== Entries provided
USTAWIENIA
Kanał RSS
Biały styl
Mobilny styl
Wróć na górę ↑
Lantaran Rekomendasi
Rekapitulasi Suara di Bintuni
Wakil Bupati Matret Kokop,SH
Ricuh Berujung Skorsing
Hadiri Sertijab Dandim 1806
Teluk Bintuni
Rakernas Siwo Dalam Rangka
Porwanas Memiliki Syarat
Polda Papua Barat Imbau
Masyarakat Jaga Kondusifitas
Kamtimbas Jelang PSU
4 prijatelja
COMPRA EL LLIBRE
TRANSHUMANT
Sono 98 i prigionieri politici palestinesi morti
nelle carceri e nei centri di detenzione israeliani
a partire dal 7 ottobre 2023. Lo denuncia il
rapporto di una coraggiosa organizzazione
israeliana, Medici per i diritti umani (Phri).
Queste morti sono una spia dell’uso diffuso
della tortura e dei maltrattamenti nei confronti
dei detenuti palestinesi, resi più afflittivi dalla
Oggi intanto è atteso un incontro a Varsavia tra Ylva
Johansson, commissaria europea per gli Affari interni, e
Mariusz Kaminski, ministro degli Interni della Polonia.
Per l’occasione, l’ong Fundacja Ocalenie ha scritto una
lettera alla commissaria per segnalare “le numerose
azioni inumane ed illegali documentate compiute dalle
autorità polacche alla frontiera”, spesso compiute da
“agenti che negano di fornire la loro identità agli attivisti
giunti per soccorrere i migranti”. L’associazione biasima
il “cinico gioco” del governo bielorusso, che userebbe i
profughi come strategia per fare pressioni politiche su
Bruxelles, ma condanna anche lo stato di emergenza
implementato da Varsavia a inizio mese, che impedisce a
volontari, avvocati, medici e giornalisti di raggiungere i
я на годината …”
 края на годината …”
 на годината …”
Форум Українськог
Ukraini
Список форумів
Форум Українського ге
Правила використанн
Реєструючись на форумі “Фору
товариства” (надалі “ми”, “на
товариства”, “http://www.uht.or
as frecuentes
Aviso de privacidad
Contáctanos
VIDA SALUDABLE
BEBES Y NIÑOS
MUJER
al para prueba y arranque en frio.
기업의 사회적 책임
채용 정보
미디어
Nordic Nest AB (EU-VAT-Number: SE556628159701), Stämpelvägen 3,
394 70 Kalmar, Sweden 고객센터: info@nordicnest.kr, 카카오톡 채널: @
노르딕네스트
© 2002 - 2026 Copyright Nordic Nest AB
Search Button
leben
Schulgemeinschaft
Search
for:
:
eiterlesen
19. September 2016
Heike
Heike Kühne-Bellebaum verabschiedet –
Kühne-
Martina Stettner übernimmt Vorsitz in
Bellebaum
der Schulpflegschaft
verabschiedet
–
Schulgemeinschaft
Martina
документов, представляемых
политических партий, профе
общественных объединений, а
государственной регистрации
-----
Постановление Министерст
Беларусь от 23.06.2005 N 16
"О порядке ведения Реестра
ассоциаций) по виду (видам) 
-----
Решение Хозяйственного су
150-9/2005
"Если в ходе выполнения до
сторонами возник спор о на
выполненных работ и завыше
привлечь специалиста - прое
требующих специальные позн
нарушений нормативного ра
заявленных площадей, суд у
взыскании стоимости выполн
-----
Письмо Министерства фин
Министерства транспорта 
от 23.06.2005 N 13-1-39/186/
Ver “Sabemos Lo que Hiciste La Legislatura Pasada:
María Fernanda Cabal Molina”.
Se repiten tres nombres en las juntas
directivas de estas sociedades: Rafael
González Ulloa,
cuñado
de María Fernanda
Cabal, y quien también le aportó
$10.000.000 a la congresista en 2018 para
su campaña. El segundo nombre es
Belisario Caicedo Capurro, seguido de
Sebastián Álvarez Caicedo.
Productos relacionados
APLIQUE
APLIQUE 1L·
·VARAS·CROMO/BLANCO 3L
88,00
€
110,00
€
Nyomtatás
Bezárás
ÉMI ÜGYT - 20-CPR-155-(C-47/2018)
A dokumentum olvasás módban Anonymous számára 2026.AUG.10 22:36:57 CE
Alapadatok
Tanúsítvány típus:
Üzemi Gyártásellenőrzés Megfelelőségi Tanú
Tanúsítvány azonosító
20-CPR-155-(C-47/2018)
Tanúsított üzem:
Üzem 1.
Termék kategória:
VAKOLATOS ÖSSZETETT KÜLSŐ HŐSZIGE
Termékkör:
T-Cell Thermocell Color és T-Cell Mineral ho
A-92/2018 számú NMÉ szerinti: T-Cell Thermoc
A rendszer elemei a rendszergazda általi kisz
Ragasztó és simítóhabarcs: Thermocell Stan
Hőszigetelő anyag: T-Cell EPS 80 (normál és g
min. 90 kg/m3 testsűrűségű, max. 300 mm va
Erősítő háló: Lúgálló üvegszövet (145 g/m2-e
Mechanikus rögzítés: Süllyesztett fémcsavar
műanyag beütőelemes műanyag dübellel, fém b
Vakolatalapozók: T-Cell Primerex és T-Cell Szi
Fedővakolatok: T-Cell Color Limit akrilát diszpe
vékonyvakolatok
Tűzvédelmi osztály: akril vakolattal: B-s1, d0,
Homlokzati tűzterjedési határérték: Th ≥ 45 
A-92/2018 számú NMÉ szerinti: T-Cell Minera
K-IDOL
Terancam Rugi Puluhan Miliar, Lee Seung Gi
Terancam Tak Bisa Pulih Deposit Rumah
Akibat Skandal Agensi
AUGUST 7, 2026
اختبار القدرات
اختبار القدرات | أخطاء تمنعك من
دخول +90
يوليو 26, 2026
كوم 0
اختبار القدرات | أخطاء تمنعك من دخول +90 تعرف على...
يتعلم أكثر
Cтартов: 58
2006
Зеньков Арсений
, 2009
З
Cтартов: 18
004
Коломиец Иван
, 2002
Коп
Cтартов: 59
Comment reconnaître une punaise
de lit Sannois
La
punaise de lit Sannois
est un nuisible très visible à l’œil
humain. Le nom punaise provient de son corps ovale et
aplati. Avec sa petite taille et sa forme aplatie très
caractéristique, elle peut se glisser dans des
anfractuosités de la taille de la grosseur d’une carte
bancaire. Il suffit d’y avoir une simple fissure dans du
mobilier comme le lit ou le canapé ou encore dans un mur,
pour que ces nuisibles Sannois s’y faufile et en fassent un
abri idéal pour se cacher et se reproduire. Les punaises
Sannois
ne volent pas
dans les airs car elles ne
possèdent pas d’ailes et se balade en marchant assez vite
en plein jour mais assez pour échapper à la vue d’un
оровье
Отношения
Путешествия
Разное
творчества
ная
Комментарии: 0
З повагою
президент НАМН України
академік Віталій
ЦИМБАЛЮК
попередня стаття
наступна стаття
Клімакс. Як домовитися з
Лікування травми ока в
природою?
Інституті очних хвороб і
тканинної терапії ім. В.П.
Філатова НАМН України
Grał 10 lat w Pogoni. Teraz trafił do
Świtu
====
_What this task involves_:
What is needed is an exact copy of every entry.

_Solution_:
USTAWIENIA
Kanał RSS
Biały styl
Mobilny styl
Wróć na górę ↑
Lantaran Rekomendasi
Rekapitulasi Suara di Bintuni
Wakil Bupati Matret Kokop,SH
Ricuh Berujung Skorsing
Hadiri Sertijab Dandim 1806
Teluk Bintuni
Rakernas Siwo Dalam Rangka
Porwanas Memiliki Syarat
Polda Papua Barat Imbau
Masyarakat Jaga Kondusifitas
Kamtimbas Jelang PSU
4 prijatelja
COMPRA EL LLIBRE
TRANSHUMANT
Sono 98 i prigionieri politici palestinesi morti
nelle carceri e nei centri di detenzione israeliani
a partire dal 7 ottobre 2023. Lo denuncia il
rapporto di una coraggiosa organizzazione
israeliana, Medici per i diritti umani (Phri).
Queste morti sono una spia dell’uso diffuso
della tortura e dei maltrattamenti nei confronti
dei detenuti palestinesi, resi più afflittivi dalla
Oggi intanto è atteso un incontro a Varsavia tra Ylva
Johansson, commissaria europea per gli Affari interni, e
Mariusz Kaminski, ministro degli Interni della Polonia.
Per l’occasione, l’ong Fundacja Ocalenie ha scritto una
lettera alla commissaria per segnalare “le numerose
azioni inumane ed illegali documentate compiute dalle
autorità polacche alla frontiera”, spesso compiute da
“agenti che negano di fornire la loro identità agli attivisti
giunti per soccorrere i migranti”. L’associazione biasima
il “cinico gioco” del governo bielorusso, che userebbe i
profughi come strategia per fare pressioni politiche su
Bruxelles, ma condanna anche lo stato di emergenza
implementato da Varsavia a inizio mese, che impedisce a
volontari, avvocati, medici e giornalisti di raggiungere i
я на годината …”
 края на годината …”
 на годината …”
Форум Українськог
Ukraini
Список форумів
Форум Українського ге
Правила використанн
Реєструючись на форумі “Фору
товариства” (надалі “ми”, “на
товариства”, “http://www.uht.or
as frecuentes
Aviso de privacidad
Contáctanos
VIDA SALUDABLE
BEBES Y NIÑOS
MUJER
al para prueba y arranque en frio.
기업의 사회적 책임
채용 정보
미디어
Nordic Nest AB (EU-VAT-Number: SE556628159701), Stämpelvägen 3,
394 70 Kalmar, Sweden 고객센터: info@nordicnest.kr, 카카오톡 채널: @
노르딕네스트
© 2002 - 2026 Copyright Nordic Nest AB
Search Button
leben
Schulgemeinschaft
Search
for:
:
eiterlesen
19. September 2016
Heike
Heike Kühne-Bellebaum verabschiedet –
Kühne-
Martina Stettner übernimmt Vorsitz in
Bellebaum
der Schulpflegschaft
verabschiedet
–
Schulgemeinschaft
Martina
документов, представляемых
политических партий, профе
общественных объединений, а
государственной регистрации
-----
Постановление Министерст
Беларусь от 23.06.2005 N 16
"О порядке ведения Реестра
ассоциаций) по виду (видам) 
-----
Решение Хозяйственного су
150-9/2005
"Если в ходе выполнения до
сторонами возник спор о на
выполненных работ и завыше
привлечь специалиста - прое
требующих специальные позн
нарушений нормативного ра
заявленных площадей, суд у
взыскании стоимости выполн
-----
Письмо Министерства фин
Министерства транспорта 
от 23.06.2005 N 13-1-39/186/
Ver “Sabemos Lo que Hiciste La Legislatura Pasada:
María Fernanda Cabal Molina”.
Se repiten tres nombres en las juntas
directivas de estas sociedades: Rafael
González Ulloa,
cuñado
de María Fernanda
Cabal, y quien también le aportó
$10.000.000 a la congresista en 2018 para
su campaña. El segundo nombre es
Belisario Caicedo Capurro, seguido de
Sebastián Álvarez Caicedo.
Productos relacionados
APLIQUE
APLIQUE 1L·
·VARAS·CROMO/BLANCO 3L
88,00
€
110,00
€
Nyomtatás
Bezárás
ÉMI ÜGYT - 20-CPR-155-(C-47/2018)
A dokumentum olvasás módban Anonymous számára 2026.AUG.10 22:36:57 CE
Alapadatok
Tanúsítvány típus:
Üzemi Gyártásellenőrzés Megfelelőségi Tanú
Tanúsítvány azonosító
20-CPR-155-(C-47/2018)
Tanúsított üzem:
Üzem 1.
Termék kategória:
VAKOLATOS ÖSSZETETT KÜLSŐ HŐSZIGE
Termékkör:
T-Cell Thermocell Color és T-Cell Mineral ho
A-92/2018 számú NMÉ szerinti: T-Cell Thermoc
A rendszer elemei a rendszergazda általi kisz
Ragasztó és simítóhabarcs: Thermocell Stan
Hőszigetelő anyag: T-Cell EPS 80 (normál és g
min. 90 kg/m3 testsűrűségű, max. 300 mm va
Erősítő háló: Lúgálló üvegszövet (145 g/m2-e
Mechanikus rögzítés: Süllyesztett fémcsavar
műanyag beütőelemes műanyag dübellel, fém b
Vakolatalapozók: T-Cell Primerex és T-Cell Szi
Fedővakolatok: T-Cell Color Limit akrilát diszpe
vékonyvakolatok
Tűzvédelmi osztály: akril vakolattal: B-s1, d0,
Homlokzati tűzterjedési határérték: Th ≥ 45 
A-92/2018 számú NMÉ szerinti: T-Cell Minera
K-IDOL
Terancam Rugi Puluhan Miliar, Lee Seung Gi
Terancam Tak Bisa Pulih Deposit Rumah
Akibat Skandal Agensi
AUGUST 7, 2026
اختبار القدرات
اختبار القدرات | أخطاء تمنعك من
دخول +90
يوليو 26, 2026
كوم 0
اختبار القدرات | أخطاء تمنعك من دخول +90 تعرف على...
يتعلم أكثر
Cтартов: 58
2006
Зеньков Арсений
, 2009
З
Cтартов: 18
004
Коломиец Иван
, 2002
Коп
Cтартов: 59
Comment reconnaître une punaise
de lit Sannois
La
punaise de lit Sannois
est un nuisible très visible à l’œil
humain. Le nom punaise provient de son corps ovale et
aplati. Avec sa petite taille et sa forme aplatie très
caractéristique, elle peut se glisser dans des
anfractuosités de la taille de la grosseur d’une carte
bancaire. Il suffit d’y avoir une simple fissure dans du
mobilier comme le lit ou le canapé ou encore dans un mur,
pour que ces nuisibles Sannois s’y faufile et en fassent un
abri idéal pour se cacher et se reproduire. Les punaises
Sannois
ne volent pas
dans les airs car elles ne
possèdent pas d’ailes et se balade en marchant assez vite
en plein jour mais assez pour échapper à la vue d’un
оровье
Отношения
Путешествия
Разное
творчества
ная
Комментарии: 0
З повагою
президент НАМН України
академік Віталій
ЦИМБАЛЮК
попередня стаття
наступна стаття
Клімакс. Як домовитися з
Лікування травми ока в
природою?
Інституті очних хвороб і
тканинної терапії ім. В.П.
Філатова НАМН України
Grał 10 lat w Pogoni. Teraz trafił do
Świtu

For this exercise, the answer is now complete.